There’s a touch of Isak Dinesen’s wistful remembrance of Africa in Ruth Wolfe Weems’ writing on her years in Tangier. A bit of the postwar sense of loss after the adventures, the thrill of exotic surroundings, the challenges of being a 23 year old from North Carolina swept up in the maelstrom that was Interzone Tangier. The Best Years of Our Lives, in a way, with a feminine twist.
There are stalwart US Navy petty officers, superstitious Spanish maids and haggling Moroccan merchants, and menacing Axis agents in Dorothy Weems’ one-woman play, set in the Tangier of World War II. Miss Wolfe’s Tangier Stories: Memories of a Young Woman’s Sojourn in Tangier 1944 – 1946, made its world debut at the Legation on Saturday June 2.
“There was Dick Burgess, the cloak-and-dagger man… ” Young Ruth Wolfe was a code clerk, processing cable traffic on often-sensitive war information. A code clerk had to watch out for threatening Axis agents. Even R & R flights could be risky maneuvers.
Dorothy Weems has woven her mother’s wartime stories – some published in the postwar Carolina Quarterly – into a tapestry of that fascinating era. At the time, Tangier, International Zone was occupied by troops from Franco’s Spain, and there’s a definite Spanish flavor in the play: young Ruth is señorita to most people, and pesetas the currency.
Dorothy Weems, Ruth’s youngest daughter and a theatre and TV actress, has written and acted this play with a passion that was evident to our standing room only (we had to turn latecomers away) crowd. People could “see” the Tangier of the Forties, helped by the venue of the Legation, with our best attempts to create a set that brought back that era.
Relying on her mother’s stories – both published and the stories that parents share with their children – Dorothy Weems researched pronunciation of phrases reflecting the polyglot Tangier that her mother found so fascinating. Dorothy’s dedication to getting the details right knew no bounds – her successful quest for period style black-hemmed hose even took her to a “specialty shop,” shall we say, in her native Huntsville, Alabama.
The setting – and the timing – couldn’t have been better, as the performance was included in the program of “Performing Tangier,” which meant a built-in audience of theatre experts from Morocco, Europe, and North America, many of whom were particularly impressed with the “site-specific” performance. The leadup to the curtain-opening was filled with a slideshow of Ruth Wolfe Weems’ photos from her Tangier days, with a nice Forties soundtrack (Glenn Miller, film music from Casablanca).

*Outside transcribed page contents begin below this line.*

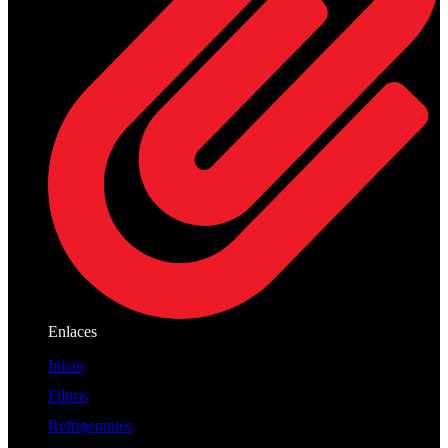
Enlaces
Inicio
Filtros
Refrigerantes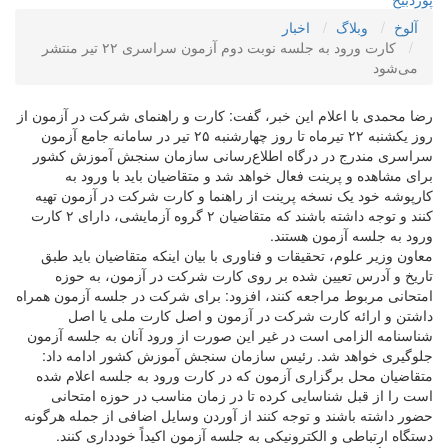
آلوخ
وبلاگ
اخبار
کارت ورود به جلسه نوبت دوم آزمون سراسری ۲۲ تیر منتشر
می‌شود
رضا محمدی با اعلام این خبر، گفت: کارت و راهنمای شرکت در آزمون از
روز یکشنبه ۲۲ تیرماه تا روز چهارشنبه ۲۵ تیر در سامانه جامع آزمون
سراسری مندرج در درگاه اطلاع‌رسانی سازمان سنجش آموزش کشور
برای مشاهده و پرینت فعال خواهد شد و متقاضیان باید با ورود به
کارپوشه خود یک نسخه پرینت از راهنما و کارت شرکت در آزمون تهیه
کنند و توجه داشته باشند که متقاضیان ۲ گروه آزمایشی، دارای ۲ کارت
ورود به جلسه آزمون هستند.
معاون وزیر علوم، تحقیقات و فناوری با بیان اینکه متقاضیان باید طبق
تاریخ و آدرس تعیین شده بر روی کارت شرکت در آزمون، به حوزه
امتحانی مربوط مراجعه کنند، افزود: برای شرکت در جلسه آزمون همراه
داشتن و ارائه کارت شرکت در آزمون و اصل کارت ملی یا اصل
شناسنامه الزامی است در غیر این صورت از ورود آنان به جلسه آزمون
جلوگیری خواهد شد. رئیس سازمان سنجش آموزش کشور ادامه داد:
متقاضیان محل برگزاری آزمون که در کارت ورود به جلسه اعلام شده
است را از قبل شناسایی کرده تا در زمان مناسب در حوزه امتحانی
حضور داشته باشند و توجه کنند از آوردن وسایل اضافی از جمله هرگونه
دستگاه ارتباطی و الکترونیکی به جلسه آزمون اکیداً خودداری کنند.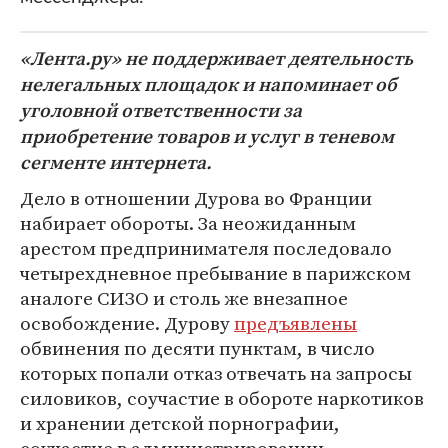
«Лента.ру» не поддерживает деятельность
нелегальных площадок и напоминает об
уголовной ответственности за
приобретение товаров и услуг в теневом
сегменте интернета.
Дело в отношении Дурова во Франции
набирает обороты. За неожиданным
арестом предпринимателя последовало
четырехдневное пребывание в парижском
аналоге СИЗО и столь же внезапное
освобождение. Дурову
предъявлены
обвинения по десяти пунктам, в число
которых попали отказ отвечать на запросы
силовиков, соучастие в обороте наркотиков
и хранении детской порнографии,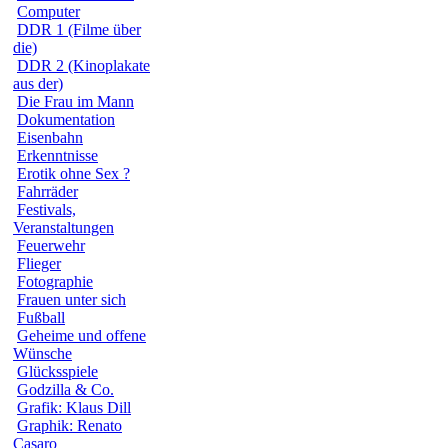
Computer
DDR 1 (Filme über
die)
DDR 2 (Kinoplakate
aus der)
Die Frau im Mann
Dokumentation
Eisenbahn
Erkenntnisse
Erotik ohne Sex ?
Fahrräder
Festivals,
Veranstaltungen
Feuerwehr
Flieger
Fotographie
Frauen unter sich
Fußball
Geheime und offene
Wünsche
Glücksspiele
Godzilla & Co.
Grafik: Klaus Dill
Graphik: Renato
Casaro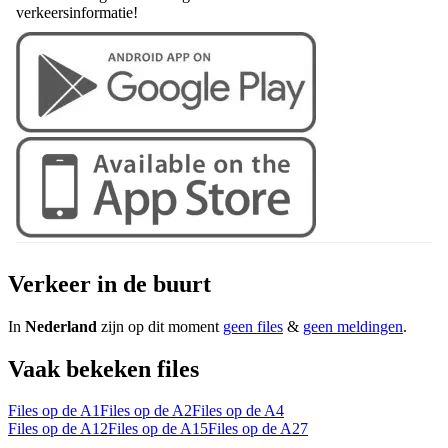
verkeersinformatie!
Verkeer in de buurt
In
Nederland
zijn op dit moment
geen files
&
geen meldingen
.
Vaak bekeken files
Files op de A1
Files op de A2
Files op de A4
Files op de A12
Files op de A15
Files op de A27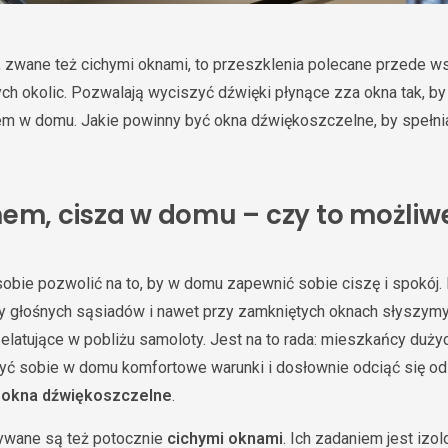
 zwane też cichymi oknami, to przeszklenia polecane przede w
h okolic. Pozwalają wyciszyć dźwięki płynące zza okna tak, by
em w domu. Jakie powinny być okna dźwiękoszczelne, by spełni
nem, cisza w domu – czy to możliw
obie pozwolić na to, by w domu zapewnić sobie ciszę i spokój
my głośnych sąsiadów i nawet przy zamkniętych oknach słyszym
elatujące w pobliżu samoloty. Jest na to rada: mieszkańcy dużyc
zyć sobie w domu komfortowe warunki i dosłownie odciąć się o
w
okna dźwiękoszczelne
.
zywane są też potocznie
cichymi oknami
. Ich zadaniem jest iz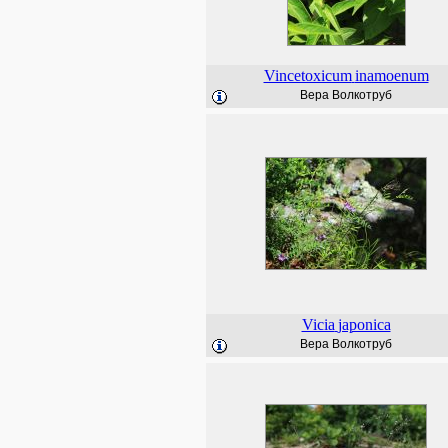
Vincetoxicum
inamoenum
Вера Волкотруб
Vicia
japonica
Вера Волкотруб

Particularly touching were the comments by the audience in Dorothy’s signature book:
- “My father was in North Africa during the war, and your mother’s work would have been important to him”
- “Excellent recreation of the time”
- “Brought me into the 1940s. Thanks for the ride!”
- “A voyage through time on a human scale”
Dorothy Weems hopes to perform her play in front of Stateside audiences, but ours was the unique treat: witnessing daughter play mother, in the very place – the Tangier American Legation – which made such an impression on young Miss Wolfe. Pretty hard to top that.